## STORED DATA:
========
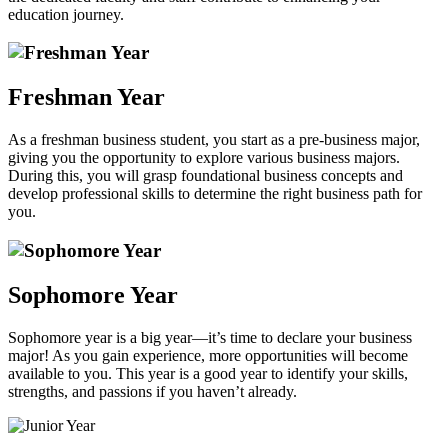
education journey.
Freshman Year
As a freshman business student, you start as a pre-business major,
giving you the opportunity to explore various business majors.
During this, you will grasp foundational business concepts and
develop professional skills to determine the right business path for
you.
Sophomore Year
Sophomore year is a big year—it’s time to declare your business
major! As you gain experience, more opportunities will become
available to you. This year is a good year to identify your skills,
strengths, and passions if you haven’t already.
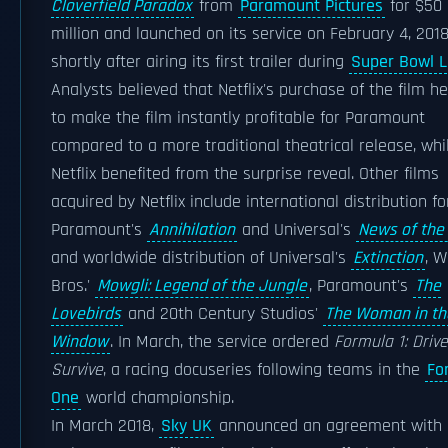
Cloverfield Paradox
from
Paramount Pictures
for $50
million and launched on its service on February 4, 2018
shortly after airing its first trailer during
Super Bowl LI
Analysts believed that Netflix's purchase of the film h
to make the film instantly profitable for Paramount
compared to a more traditional theatrical release, whi
Netflix benefited from the surprise reveal. Other films
acquired by Netflix include international distribution fo
Paramount's
Annihilation
and Universal's
News of the
and worldwide distribution of Universal's
Extinction
, W
Bros.'
Mowgli: Legend of the Jungle
, Paramount's
The
Lovebirds
and 20th Century Studios'
The Woman in th
Window
. In March, the service ordered
Formula 1: Drive
Survive
, a racing docuseries following teams in the
Fo
One
world championship.
In March 2018,
Sky UK
announced an agreement with N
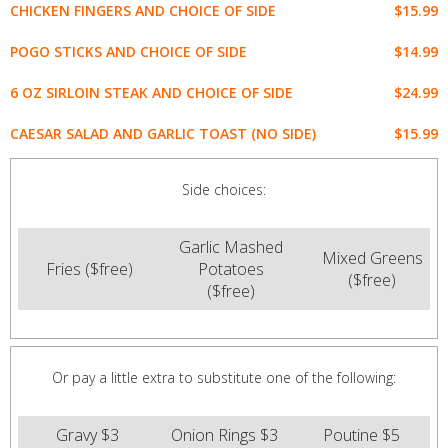
$15.99
CHICKEN FINGERS AND CHOICE OF SIDE
$14.99
POGO STICKS AND CHOICE OF SIDE
$24.99
6 OZ SIRLOIN STEAK AND CHOICE OF SIDE
$15.99
CAESAR SALAD AND GARLIC TOAST (NO SIDE)
Side choices:
Garlic Mashed
Mixed Greens
Fries ($free)
Potatoes
($free)
($free)
Or pay a little extra to substitute one of the following:
Gravy $3
Onion Rings $3
Poutine $5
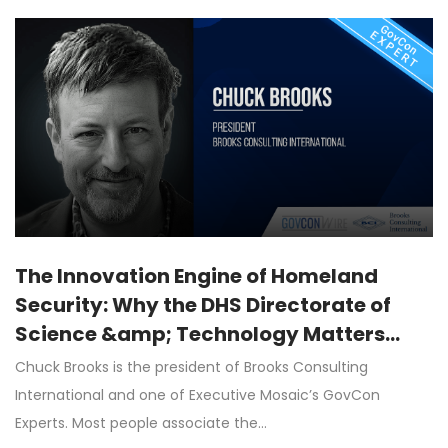
The Innovation Engine of Homeland
Security: Why the DHS Directorate of
Science &amp; Technology Matters
More Than Ever
Chuck Brooks is the president of Brooks Consulting
International and one of Executive Mosaic’s GovCon
Experts. Most people associate the…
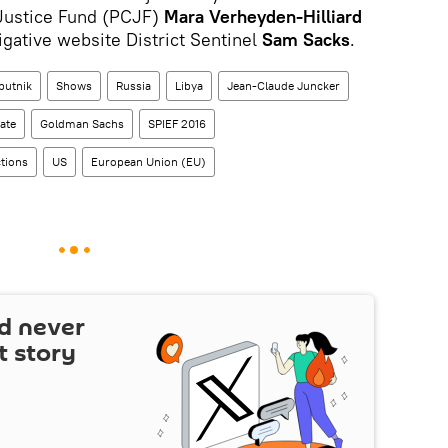
l Justice Fund (PCJF)
Mara Verheyden-Hilliard
igative website District Sentinel
Sam Sacks
.
putnik
Shows
Russia
Libya
Jean-Claude Juncker
ate
Goldman Sachs
SPIEF 2016
tions
US
European Union (EU)
d never
t story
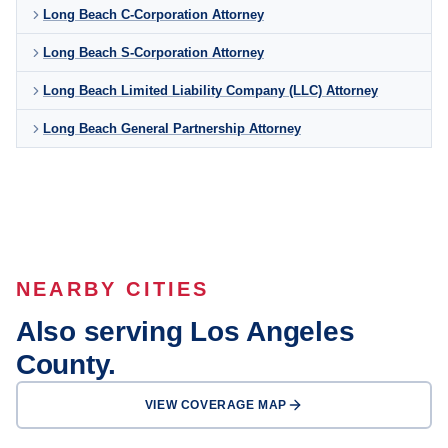
Long Beach C-Corporation Attorney
Long Beach S-Corporation Attorney
Long Beach Limited Liability Company (LLC) Attorney
Long Beach General Partnership Attorney
NEARBY CITIES
Also serving Los Angeles
County.
VIEW COVERAGE MAP
Los Angeles
Glendale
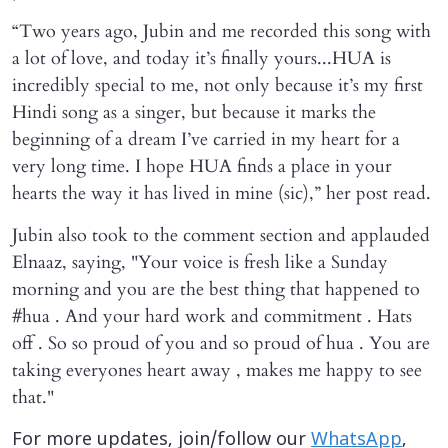
“Two years ago, Jubin and me recorded this song with
a lot of love, and today it’s finally yours...HUA is
incredibly special to me, not only because it’s my first
Hindi song as a singer, but because it marks the
beginning of a dream I’ve carried in my heart for a
very long time. I hope HUA finds a place in your
hearts the way it has lived in mine (sic),” her post read.
Jubin also took to the comment section and applauded
Elnaaz, saying, "Your voice is fresh like a Sunday
morning and you are the best thing that happened to
#hua . And your hard work and commitment . Hats
off . So so proud of you and so proud of hua . You are
taking everyones heart away , makes me happy to see
that."
For more updates, join/follow our
WhatsApp
,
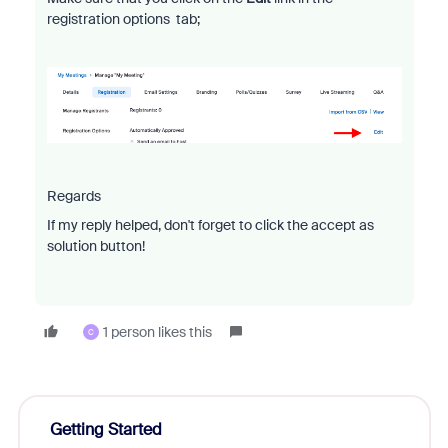
registration options tab;
Regards
If my reply helped, don't forget to click the accept as
solution button!
1 person likes this
C
Getting Started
========
Begin with the first line of the entries above and write out each line exactly, ending with the line containing "Analysts believed that". Leave out pictures.

## OUTPUT OF THE TASK:
education journey.
Freshman Year
As a freshman business student, you start as a pre-business major,
giving you the opportunity to explore various business majors.
During this, you will grasp foundational business concepts and
develop professional skills to determine the right business path for
you.
Sophomore Year
Sophomore year is a big year—it’s time to declare your business
major! As you gain experience, more opportunities will become
available to you. This year is a good year to identify your skills,
strengths, and passions if you haven’t already.
Cloverfield Paradox
from
Paramount Pictures
for $50
million and launched on its service on February 4, 2018
shortly after airing its first trailer during
Super Bowl LI
Analysts believed that Netflix's purchase of the film h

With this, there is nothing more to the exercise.